2. Shaykh Mahmud Mahdi Istanbuli said:
الحذر من الزواج بالصغيرة
BEWARE OF CHILD MARRIAGE.

I advice all the Men and Women that do not accept this…. Specially now a days when the emotions for religion are fading, The doubt of false things happening are very high. [Tuhfatul Urus page 42]

3. Sh Saalih al Munajjid said:
It is preferable for a guardian not to marry off his daughter when she is still young unless there is a valid reason for that.
[Islamqa 22442]

4. Ibn al jawzi said:

وأبله البله الشيخ الذي يطلب صبية… ولعمري إن كمال المتعة إنما يكون بالصبا، كما قال القائل: فعلت بنفسي النساء الصغار ومتى لم تكن الصبية بالغة لم يكمل الاستمتاع، فإذا بلغت أرادت كثرة الجماع والشيخ لا يقدر.
فإن حمل على نفسه لم يبلغ مرادها، وهلك سريعاً.
ولا ينبغي أن يغتر بشهوته الجماع، فإن شهوته كالفجر الكاذب.
وقد رأينا شيخنا اشترى جارية فبات معها فانقلب عنها ميتاً.
وكان في المارستان شاب قد بقي شهرين بالقيام، فدخلت عليه زوجته فوطئها فانقلب عنها ميتاً.

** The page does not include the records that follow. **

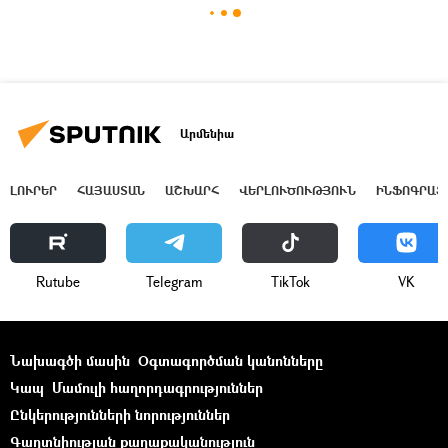
Արմենիա
ԼՈՒՐԵՐ
ՀԱՅԱՍՏԱՆ
ԱՇԽԱՐՀ
ՎԵՐԼՈՒԾՈՒԹՅՈՒՆ
ԻՆՖՈԳՐԱՖ
Rutube
Telegram
ТikТоk
VK
Նախագծի մասին
Օգտագործման կանոնները
Կապ
Մամուլի հաղորդագրություններ
Ընկերությունների նորություններ
Գաղտնիության քաղաքականություն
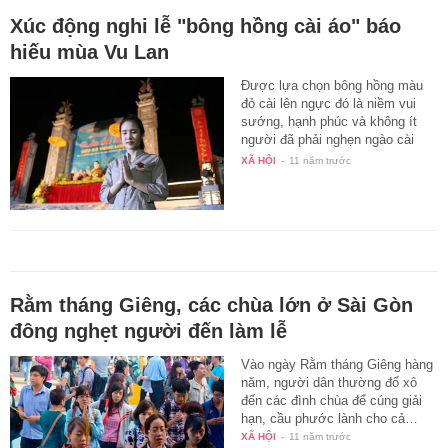
Xúc động nghi lễ "bông hồng cài áo" báo
hiếu mùa Vu Lan
Được lựa chọn bông hồng màu
đỏ cài lên ngực đó là niềm vui
sướng, hạnh phúc và không ít
người đã phải nghẹn ngào cài
lên…
XÃ HỘI
-
11 năm trước
Rằm tháng Giêng, các chùa lớn ở Sài Gòn
đông nghẹt người đến làm lễ
Vào ngày Rằm tháng Giêng hàng
năm, người dân thường đổ xô
đến các đình chùa để cúng giải
hạn, cầu phước lành cho cả…
XÃ HỘI
-
11 năm trước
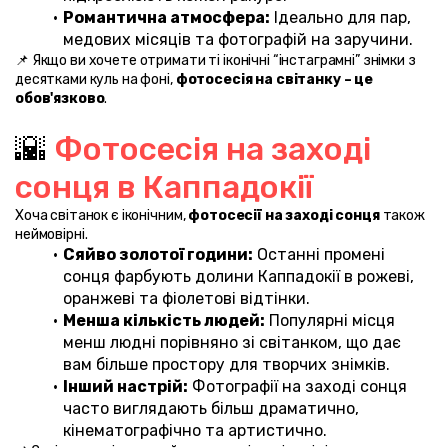
Романтична атмосфера:
 Ідеально для пар, 
медових місяців та фотографій на заручини.
📌 Якщо ви хочете отримати ті іконічні “інстаграмні” знімки з 
десятками куль на фоні, 
фотосесія на світанку – це 
обов'язково
.
🌇 
Фотосесія на заході 
сонця в Каппадокії
Хоча світанок є іконічним, 
фотосесії на заході сонця
 також 
неймовірні.
Сяйво золотої години:
 Останні промені 
сонця фарбують долини Каппадокії в рожеві, 
оранжеві та фіолетові відтінки.
Менша кількість людей:
 Популярні місця 
менш людні порівняно зі світанком, що дає 
вам більше простору для творчих знімків.
Інший настрій:
 Фотографії на заході сонця 
часто виглядають більш драматично, 
кінематографічно та артистично.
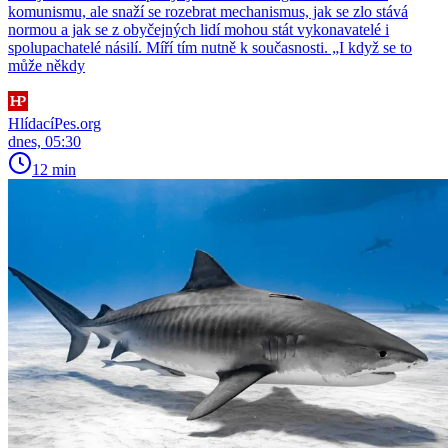
komunismu, ale snaží se rozebrat mechanismus, jak se zlo stává
normou a jak se z obyčejných lidí mohou stát vykonavatelé i
spolupachatelé násilí. Míří tím nutně k současnosti. „I když se to
může někdy
HlídacíPes.org
dnes, 05:30
12 min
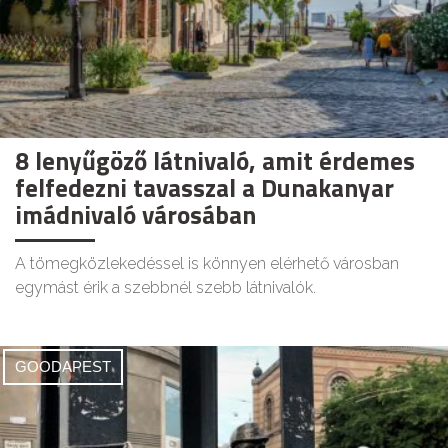
8 lenyűgöző látnivaló, amit érdemes
felfedezni tavasszal a Dunakanyar
imádnivaló városában
A tömegközlekedéssel is könnyen elérhető városban
egymást érik a szebbnél szebb látnivalók.
GOODAPEST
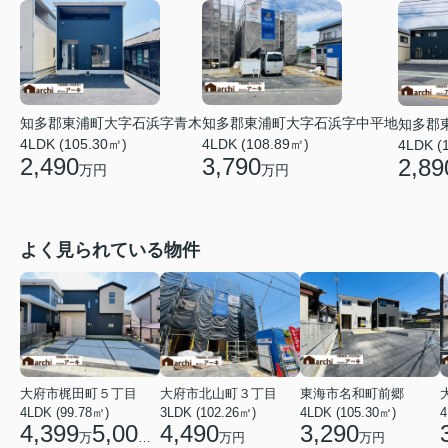
知多郡東浦町大字石浜字青木
知多郡東浦町大字石浜字中平地
知多郡
4LDK (105.30㎡)
4LDK (108.89㎡)
4LDK (
2,490
3,790
2,89
万円
万円
よく見られている物件
大府市梶田町５丁目
大府市北山町３丁目
東海市名和町前郷
4LDK (99.78㎡)
3LDK (102.26㎡)
4LDK (105.30㎡)
4
4,399
5,000
4,490
3,290
万
円
万円
万円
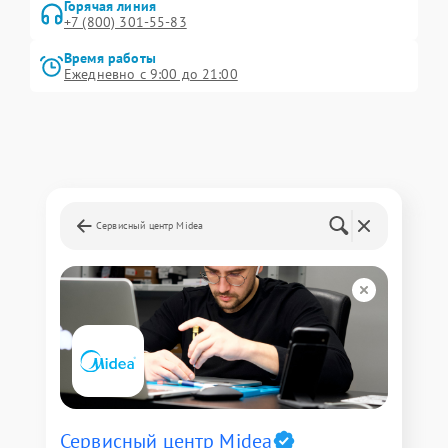
Горячая линия
+7 (800) 301-55-83
Время работы
Ежедневно с 9:00 до 21:00
Сервисный центр Midea
Сервисный центр Midea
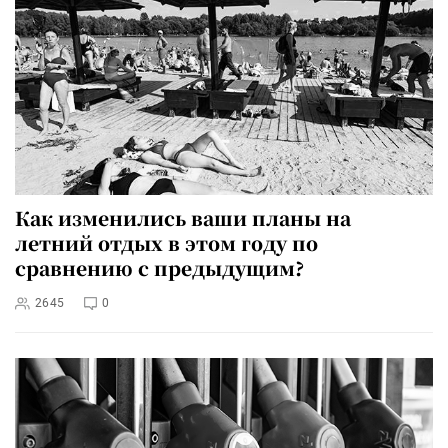
Как изменились ваши планы на
летний отдых в этом году по
сравнению с предыдущим?
2645
0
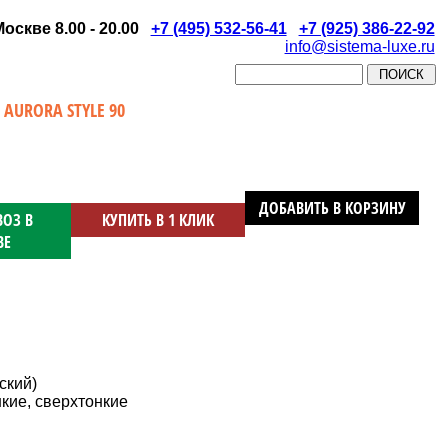
скве 8.00 - 20.00
+7 (495) 532-56-41
+7 (925) 386-22-92
info@sistema-luxe.ru
URORA STYLE 90
ДОБАВИТЬ В КОРЗИНУ
ОЗ В
КУПИТЬ В 1 КЛИК
ВЕ
ский)
кие, сверхтонкие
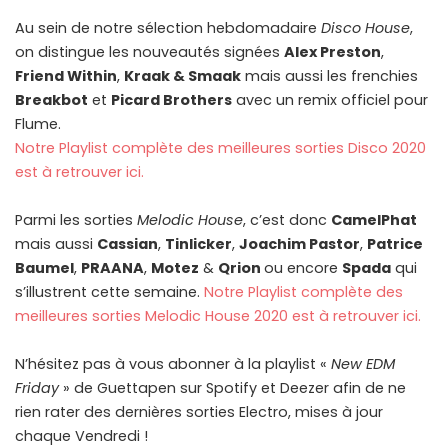
Au sein de notre sélection hebdomadaire
Disco House
,
on distingue les nouveautés signées
Alex Preston
,
Friend Within
,
Kraak & Smaak
mais aussi les frenchies
Breakbot
et
Picard Brothers
avec un remix officiel pour
Flume.
Notre Playlist complète des meilleures sorties Disco 2020
est à retrouver ici.
Parmi les sorties
Melodic House
, c’est donc
CamelPhat
mais aussi
Cassian
,
Tinlicker
,
Joachim Pastor
,
Patrice
Baumel
,
PRAANA
,
Motez
&
Qrion
ou encore
Spada
qui
s’illustrent cette semaine.
Notre Playlist complète des
meilleures sorties Melodic House 202
0
est à retrouver ici.
N’hésitez pas à vous abonner à la playlist «
New EDM
Friday
» de Guettapen sur Spotify et Deezer afin de ne
rien rater des dernières sorties Electro, mises à jour
chaque Vendredi !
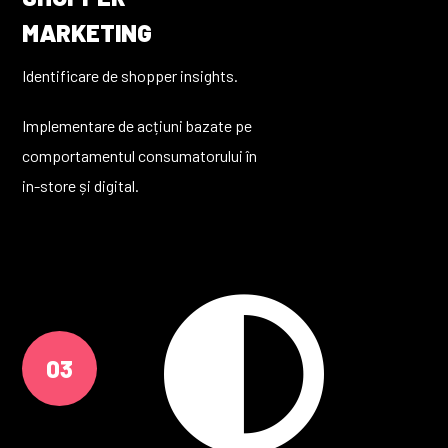
MARKETING
Identificare de shopper insights.
Implementare de acțiuni bazate pe
comportamentul consumatorului în
in-store și digital.
03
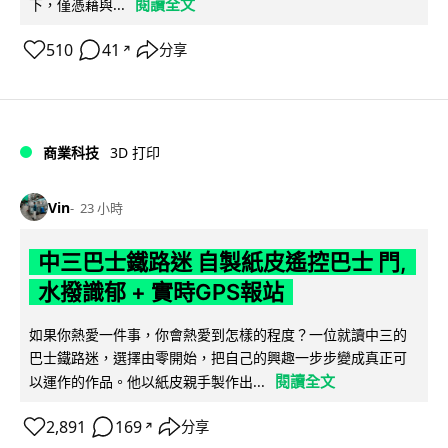
閱讀全文
下，僅憑藉與...
510
41
分享
↗
商業科技
3D 打印
Vin
23 小時
中三巴士鐵路迷 自製紙皮遙控巴士 門,
水撥識郁 + 實時GPS報站
如果你熱愛一件事，你會熱愛到怎樣的程度？一位就讀中三的
巴士鐵路迷，選擇由零開始，把自己的興趣一步步變成真正可
閱讀全文
以運作的作品。他以紙皮親手製作出...
2,891
169
分享
↗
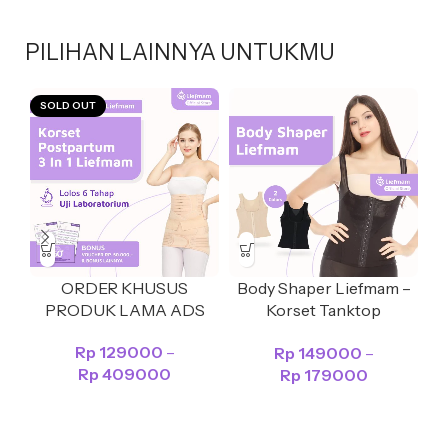
PILIHAN LAINNYA UNTUKMU
SOLD OUT
ORDER KHUSUS
Body Shaper Liefmam –
PRODUK LAMA ADS
Korset Tanktop
Pengencang Payudara &
Rp
129000
–
Rp
149000
–
Pengecil Perut
Rp
409000
Rp
179000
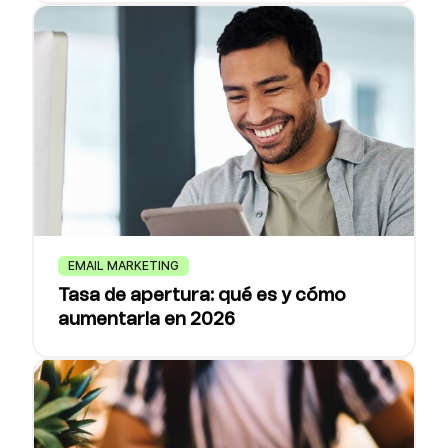
EMAIL MARKETING
Tasa de apertura: qué es y cómo
aumentarla en 2026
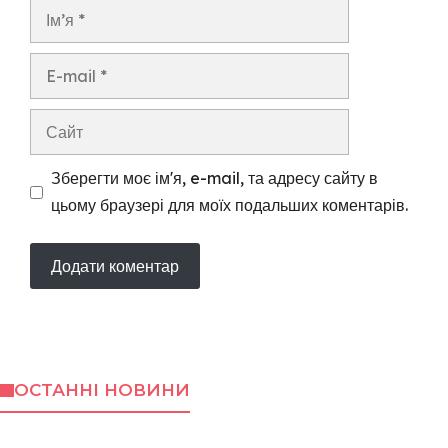
Ім’я
E-
mail
Сайт
Зберегти моє ім'я, e-mail, та адресу сайту в
цьому браузері для моїх подальших коментарів.
ОСТАННІ НОВИНИ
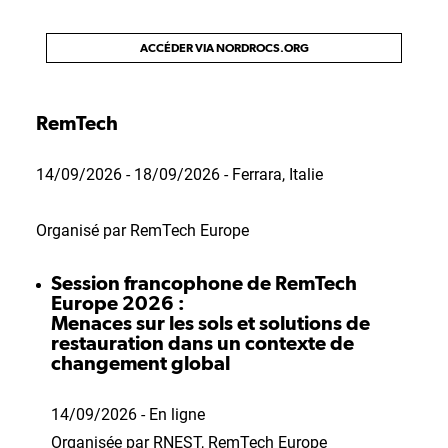
ACCÉDER VIA NORDROCS.ORG
RemTech
14/09/2026 - 18/09/2026 - Ferrara, Italie
Organisé par RemTech Europe
Session francophone de RemTech
Europe 2026 :
Menaces sur les sols et solutions de
restauration dans un contexte de
changement global
14/09/2026 - En ligne
Organisée par RNEST, RemTech Europe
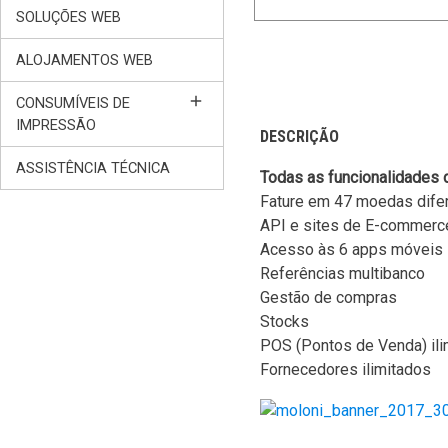
SOLUÇÕES WEB
ALOJAMENTOS WEB
add
CONSUMÍVEIS DE
IMPRESSÃO
DESCRIÇÃO
ASSISTÊNCIA TÉCNICA
Todas as funcionalidades d
Fature em 47 moedas dife
API e sites de E-commerc
Acesso às 6 apps móveis
Referências multibanco
Gestão de compras
Stocks
POS (Pontos de Venda) ili
Fornecedores ilimitados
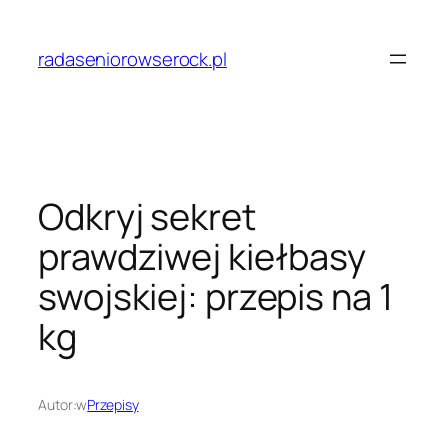
Przejdź
do
radaseniorowserock.pl
treści
Odkryj sekret
prawdziwej kiełbasy
swojskiej: przepis na 1
kg
Autor:
w
Przepisy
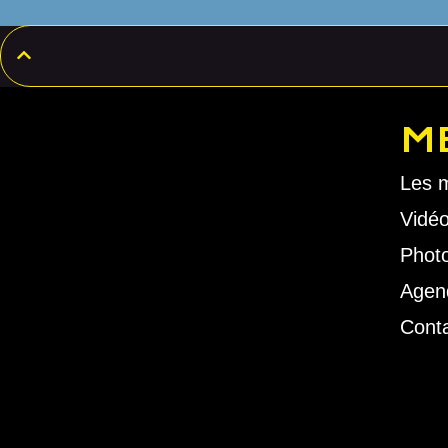
M
Les 
Vidé
Phot
Agen
Cont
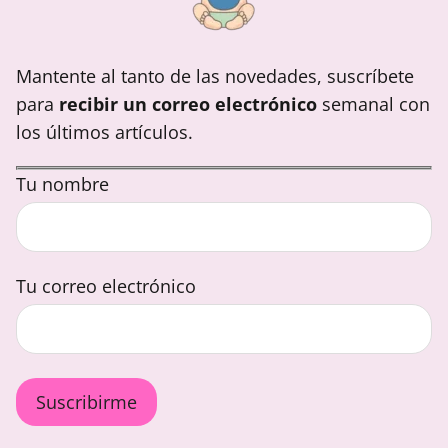
Mantente al tanto de las novedades, suscríbete
para
recibir un correo electrónico
semanal con
los últimos artículos.
Tu nombre
Tu correo electrónico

And the shaykh did wrong that he asked for a little girl (for marriage). By my age, the best enjoyment is with the young girl (not with the little one)…..

And if the old man have sex with a little girl, she can also die as happened in al Maarstaan.. (Sayd al khatir page 420)

5. Ibn Uthaymeen said:
وهذا القول هو الصواب، أن الأب لا يزوج بنته حتى تبلغ، وإذا بلغت فلا يزوجها حتى ترضى
This view is the correct one, that the father should not arrange a marriage for his daughter until she reaches the age of puberty, and when she reaches the age of puberty he should not arrange a marriage unless she gives her consent. [Sharh al-Mumti‘, 12/57]

Shaykh Ibn Uthaymeen the contemporary also said:

فالذي يظهر لي أنه من الناحية الانضباطية في الوقت الحاضر ، أن يُمنع الأبُ من تزويج ابنته مطلقا ، حتى تبلغ وتُستأذن ، وكم من امرأة زوّجها أبوها بغير رضاها ، فلما عرفت وأتعبها زوجها قالت لأهلها : إما أن تفكوني من هذا الرجل ، وإلا أحرقت نفسي ، وهذا كثير ما يقع ، لأنهم لا يراعون مصلحة البنت ، وإنما يراعون مصلحة أنفسهم فقط ، فمنع هذا عندي في الوقت الحاضر متعين ، ولكل وقت حكمه .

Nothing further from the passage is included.